Each Enchanted Rock system also has a dedicated natural gas line to guarantee fuel supply in the event of an outage lasting from a few hours to days. Systems can also be designed to switch between fuel supplies -- for example, propane and natural gas -- and backup redundancy is built in. For example, Holly Hall’s system includes three natural gas generators of 400 kilowatts each. If one went offline for maintenance, the other two would still be able to provide whole-facility power for the community.
The value of peace of mind
Healthcare facilities must, of necessity, have a strong focus on the bottom line. To ensure the highest quality care and services, hospitals, nursing homes and other providers place an equally high value on reducing risk and optimizing organizational resources -- financial, operational and human.
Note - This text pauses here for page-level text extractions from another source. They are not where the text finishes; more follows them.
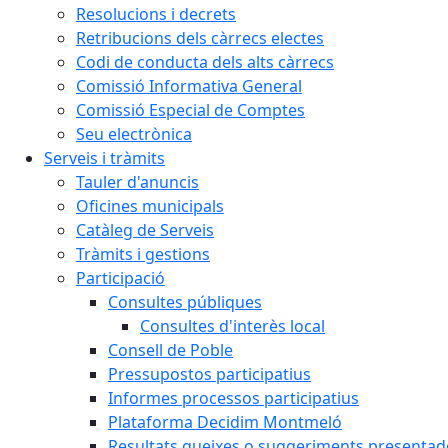
Resolucions i decrets
Retribucions dels càrrecs electes
Codi de conducta dels alts càrrecs
Comissió Informativa General
Comissió Especial de Comptes
Seu electrònica
Serveis i tràmits
Tauler d'anuncis
Oficines municipals
Catàleg de Serveis
Tràmits i gestions
Participació
Consultes públiques
Consultes d'interès local
Consell de Poble
Pressupostos participatius
Informes processos participatius
Plataforma Decidim Montmeló
Resultats queixes o suggeriments presentad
Ward is emphatic on the point. Senior and healthcare facilities “are not in the energy business; that’s not our expertise,” she said. “Our expertise is taking care of residents; it’s not tracking what the power market is doing so we can manage the generators to sell energy back to the grid.”
But she and other industry experts also expect electricity demand and the value of whole-facility backup power to grow as hospitals expand services and acquire more high-tech equipment -- and as extreme weather events become more frequent and severe. Not to mention, having highly resilient, whole-facility backup power provides Holly Hall with a potent differentiator in Houston’s competitive senior care market.
“We had an influx of folks move in after Harvey,” Ward said. “It’s peace of mind for residents and their families that they are in good hands -- and for our staff that we will not have to evacuate residents from one place to another. You cannot put a dollar amount on that for any healthcare facility.”